*** Input records ***
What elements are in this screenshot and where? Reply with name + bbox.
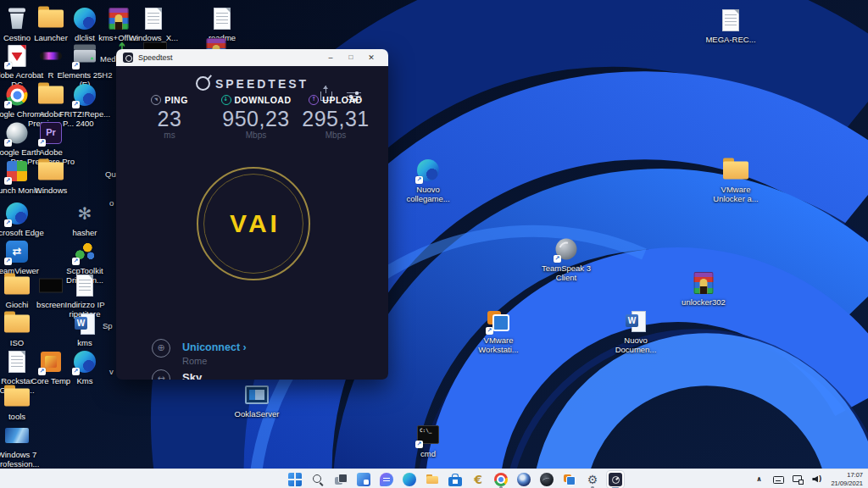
desktop-icon-label: OoklaServer [235,410,280,419]
desktop-icon-kms-word[interactable]: kms [56,310,114,348]
shortcut-arrow-icon [4,177,12,185]
upload-label: UPLOAD [322,95,362,105]
connection-icon: ↔ [152,369,170,380]
desktop-icon-ooklaserver[interactable]: OoklaServer [228,381,286,419]
network-icon[interactable] [792,474,804,485]
go-button[interactable]: VAI [197,167,310,280]
desktop-icon-cmd[interactable]: cmd [399,421,457,459]
taskbar: 17:07 21/09/2021 [0,469,868,488]
chevron-right-icon: › [243,341,247,353]
doc-icon [208,5,236,32]
shortcut-arrow-icon [486,327,493,335]
shortcut-arrow-icon [38,368,46,375]
upload-icon [309,95,319,105]
desktop-icon-label: Nuovo collegame... [399,186,457,204]
taskbar-speedtest-button[interactable] [607,471,624,488]
desktop-icon-windows-folder[interactable]: Windows [22,158,80,196]
desktop-icon-teamspeak3[interactable]: TeamSpeak 3 Client [537,236,595,283]
vmw-icon [484,308,513,335]
desktop-icon-iso[interactable]: ISO [0,310,46,348]
desktop-icon-windows7-professional[interactable]: Windows 7 Profession... [0,422,46,469]
shortcut-arrow-icon [72,368,80,375]
desktop-icon-label: tools [8,413,25,422]
taskbar-edge-button[interactable] [401,471,418,488]
desktop-icon-label: kms [77,339,92,348]
ts3-icon [552,236,581,263]
gauge-icon [196,76,210,91]
desktop-icon-label: Windows 7 Profession... [0,451,46,469]
go-button-label: VAI [198,169,309,279]
system-tray: 17:07 21/09/2021 [753,469,863,488]
server-name: Uniconnect [182,341,240,353]
taskbar-settings-button[interactable] [584,471,601,488]
taskbar-start-button[interactable] [287,471,303,488]
desktop-icon-label: TeamSpeak 3 Client [537,264,595,283]
desktop: Speedtest – □ ✕ SPEEDTEST PING 23 ms DOW… [0,0,868,488]
desktop-icon-teamviewer[interactable]: TeamViewer [0,238,46,276]
shortcut-arrow-icon [72,62,80,69]
desktop-icon-label: VMware Unlocker a... [707,186,765,204]
desktop-icon-nuovo-documento[interactable]: Nuovo Documen... [607,308,665,355]
taskbar-file-explorer-button[interactable] [424,471,441,488]
chat-icon [380,473,393,486]
shortcut-arrow-icon [554,255,561,263]
taskbar-kmspico-button[interactable] [470,471,487,488]
snow-icon [70,200,99,227]
window-titlebar[interactable]: Speedtest – □ ✕ [116,49,388,66]
taskbar-task-view-button[interactable] [332,471,349,488]
edge-icon [70,81,99,108]
cmd-icon [414,421,442,448]
taskbar-clock[interactable]: 17:07 21/09/2021 [831,471,863,488]
file-explorer-icon [426,473,439,486]
ping-stat: PING 23 ms [123,95,216,140]
desktop-icon-hasher[interactable]: hasher [56,200,114,238]
ping-unit: ms [123,130,216,140]
taskbar-chat-button[interactable] [378,471,395,488]
tv-icon [3,238,31,265]
pr-icon [36,119,65,147]
speedtest-window: Speedtest – □ ✕ SPEEDTEST PING 23 ms DOW… [116,49,388,380]
desktop-icon-microsoft-edge[interactable]: Microsoft Edge [0,200,46,238]
widgets-icon [357,473,370,486]
desktop-icon-tools[interactable]: tools [0,384,46,422]
edge-icon [3,200,31,227]
taskbar-sphere-app-button[interactable] [538,471,555,488]
ping-value: 23 [123,108,216,130]
desktop-icon-label: VMware Workstati... [470,336,527,355]
taskbar-store-button[interactable] [447,471,464,488]
shortcut-arrow-icon [4,258,12,265]
download-label: DOWNLOAD [235,95,292,105]
isp-row[interactable]: ↔ Sky [152,369,202,380]
desktop-icon-label: Microsoft Edge [0,229,44,238]
desktop-icon-kms-edge[interactable]: Kms [56,348,114,386]
desktop-icon-vmware-workstation[interactable]: VMware Workstati... [470,308,527,355]
scp-icon [70,238,99,265]
upload-stat: UPLOAD 295,31 Mbps [289,95,382,140]
shortcut-arrow-icon [415,441,423,448]
desktop-icon-nuovo-collegamento[interactable]: Nuovo collegame... [399,157,457,204]
desktop-icon-vmware-unlocker[interactable]: VMware Unlocker a... [707,157,765,204]
maximize-button[interactable]: □ [341,49,361,66]
desktop-icon-unlocker302[interactable]: unlocker302 [675,269,732,308]
desktop-icon-label: MEGA-REC... [705,36,755,45]
folder-icon [721,157,750,184]
taskbar-search-button[interactable] [309,471,326,488]
shortcut-arrow-icon [72,101,80,108]
server-selector[interactable]: ⊕ Uniconnect › Rome [152,339,247,366]
tray-chevron-up-icon[interactable] [753,474,765,485]
volume-icon[interactable] [811,474,823,485]
touch-keyboard-icon[interactable] [772,474,784,485]
ping-icon [151,95,161,105]
edge-icon [403,473,416,486]
search-icon [311,473,325,486]
shortcut-arrow-icon [4,101,12,108]
desktop-icon-label: hasher [72,229,97,238]
taskbar-widgets-button[interactable] [355,471,372,488]
taskbar-ring-app-button[interactable] [515,471,532,488]
taskbar-chrome-button[interactable] [492,471,509,488]
folder-icon [36,158,65,185]
minimize-button[interactable]: – [320,49,341,66]
taskbar-vmware-button[interactable] [561,471,578,488]
desktop-icon-mega-rec[interactable]: MEGA-REC... [702,7,760,45]
close-button[interactable]: ✕ [361,49,381,66]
***
Work required - Could you copy every record exactly, without the pictures?

Result for this exercise -
What elements are in this screenshot and where? Reply with name + bbox.
desktop-icon-label: OoklaServer [235,410,280,419]
desktop-icon-kms-word[interactable]: kms [56,310,114,348]
shortcut-arrow-icon [4,177,12,185]
upload-label: UPLOAD [322,95,362,105]
connection-icon: ↔ [152,369,170,380]
desktop-icon-ooklaserver[interactable]: OoklaServer [228,381,286,419]
network-icon[interactable] [792,474,804,485]
go-button[interactable]: VAI [197,167,310,280]
desktop-icon-cmd[interactable]: cmd [399,421,457,459]
taskbar: 17:07 21/09/2021 [0,469,868,488]
chevron-right-icon: › [243,341,247,353]
doc-icon [208,5,236,32]
shortcut-arrow-icon [486,327,493,335]
shortcut-arrow-icon [38,368,46,375]
upload-icon [309,95,319,105]
desktop-icon-label: Nuovo collegame... [399,186,457,204]
taskbar-speedtest-button[interactable] [607,471,624,488]
desktop-icon-windows-folder[interactable]: Windows [22,158,80,196]
desktop-icon-teamspeak3[interactable]: TeamSpeak 3 Client [537,236,595,283]
vmw-icon [484,308,513,335]
desktop-icon-iso[interactable]: ISO [0,310,46,348]
desktop-icon-windows7-professional[interactable]: Windows 7 Profession... [0,422,46,469]
shortcut-arrow-icon [72,368,80,375]
desktop-icon-label: tools [8,413,25,422]
taskbar-edge-button[interactable] [401,471,418,488]
desktop-icon-label: kms [77,339,92,348]
ts3-icon [552,236,581,263]
gauge-icon [196,76,210,91]
desktop-icon-label: Windows 7 Profession... [0,451,46,469]
go-button-label: VAI [198,169,309,279]
system-tray: 17:07 21/09/2021 [753,469,863,488]
server-name: Uniconnect [182,341,240,353]
taskbar-settings-button[interactable] [584,471,601,488]
taskbar-start-button[interactable] [287,471,303,488]
desktop-icon-label: TeamSpeak 3 Client [537,264,595,283]
desktop: Speedtest – □ ✕ SPEEDTEST PING 23 ms DOW… [0,0,868,488]
desktop-icon-teamviewer[interactable]: TeamViewer [0,238,46,276]
shortcut-arrow-icon [72,62,80,69]
desktop-icon-label: VMware Unlocker a... [707,186,765,204]
desktop-icon-nuovo-documento[interactable]: Nuovo Documen... [607,308,665,355]
taskbar-file-explorer-button[interactable] [424,471,441,488]
chat-icon [380,473,393,486]
shortcut-arrow-icon [554,255,561,263]
taskbar-kmspico-button[interactable] [470,471,487,488]
snow-icon [70,200,99,227]
window-titlebar[interactable]: Speedtest – □ ✕ [116,49,388,66]
taskbar-task-view-button[interactable] [332,471,349,488]
edge-icon [70,81,99,108]
cmd-icon [414,421,442,448]
taskbar-clock[interactable]: 17:07 21/09/2021 [831,471,863,488]
file-explorer-icon [426,473,439,486]
ping-stat: PING 23 ms [123,95,216,140]
desktop-icon-hasher[interactable]: hasher [56,200,114,238]
ping-unit: ms [123,130,216,140]
taskbar-chat-button[interactable] [378,471,395,488]
tv-icon [3,238,31,265]
pr-icon [36,119,65,147]
speedtest-window: Speedtest – □ ✕ SPEEDTEST PING 23 ms DOW… [116,49,388,380]
desktop-icon-microsoft-edge[interactable]: Microsoft Edge [0,200,46,238]
widgets-icon [357,473,370,486]
desktop-icon-tools[interactable]: tools [0,384,46,422]
edge-icon [3,200,31,227]
taskbar-sphere-app-button[interactable] [538,471,555,488]
ping-value: 23 [123,108,216,130]
desktop-icon-label: VMware Workstati... [470,336,527,355]
taskbar-store-button[interactable] [447,471,464,488]
shortcut-arrow-icon [4,258,12,265]
download-label: DOWNLOAD [235,95,292,105]
isp-row[interactable]: ↔ Sky [152,369,202,380]
desktop-icon-label: Microsoft Edge [0,229,44,238]
desktop-icon-kms-edge[interactable]: Kms [56,348,114,386]
desktop-icon-vmware-workstation[interactable]: VMware Workstati... [470,308,527,355]
scp-icon [70,238,99,265]
upload-stat: UPLOAD 295,31 Mbps [289,95,382,140]
shortcut-arrow-icon [415,441,423,448]
desktop-icon-nuovo-collegamento[interactable]: Nuovo collegame... [399,157,457,204]
desktop-icon-vmware-unlocker[interactable]: VMware Unlocker a... [707,157,765,204]
maximize-button[interactable]: □ [341,49,361,66]
desktop-icon-unlocker302[interactable]: unlocker302 [675,269,732,308]
desktop-icon-label: MEGA-REC... [705,36,755,45]
folder-icon [721,157,750,184]
taskbar-search-button[interactable] [309,471,326,488]
shortcut-arrow-icon [72,101,80,108]
server-selector[interactable]: ⊕ Uniconnect › Rome [152,339,247,366]
tray-chevron-up-icon[interactable] [753,474,765,485]
volume-icon[interactable] [811,474,823,485]
touch-keyboard-icon[interactable] [772,474,784,485]
ping-icon [151,95,161,105]
edge-icon [403,473,416,486]
search-icon [311,473,325,486]
shortcut-arrow-icon [4,101,12,108]
desktop-icon-label: hasher [72,229,97,238]
taskbar-widgets-button[interactable] [355,471,372,488]
taskbar-ring-app-button[interactable] [515,471,532,488]
taskbar-chrome-button[interactable] [492,471,509,488]
folder-icon [36,158,65,185]
minimize-button[interactable]: – [320,49,341,66]
taskbar-vmware-button[interactable] [561,471,578,488]
desktop-icon-mega-rec[interactable]: MEGA-REC... [702,7,760,45]
close-button[interactable]: ✕ [361,49,381,66]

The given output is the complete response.